### WHAT IS BEING ASKED
Pictures stay out of the copy, and everything else in the data below is repeated exactly.

### DATA SECTION
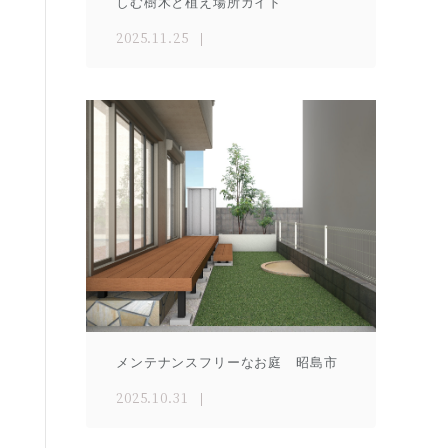
しむ樹木と植え場所ガイド
2025.11.25
メンテナンスフリーなお庭 昭島市
2025.10.31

### SOLUTION FOR THIS PROBLEM
しむ樹木と植え場所ガイド
2025.11.25
メンテナンスフリーなお庭 昭島市
2025.10.31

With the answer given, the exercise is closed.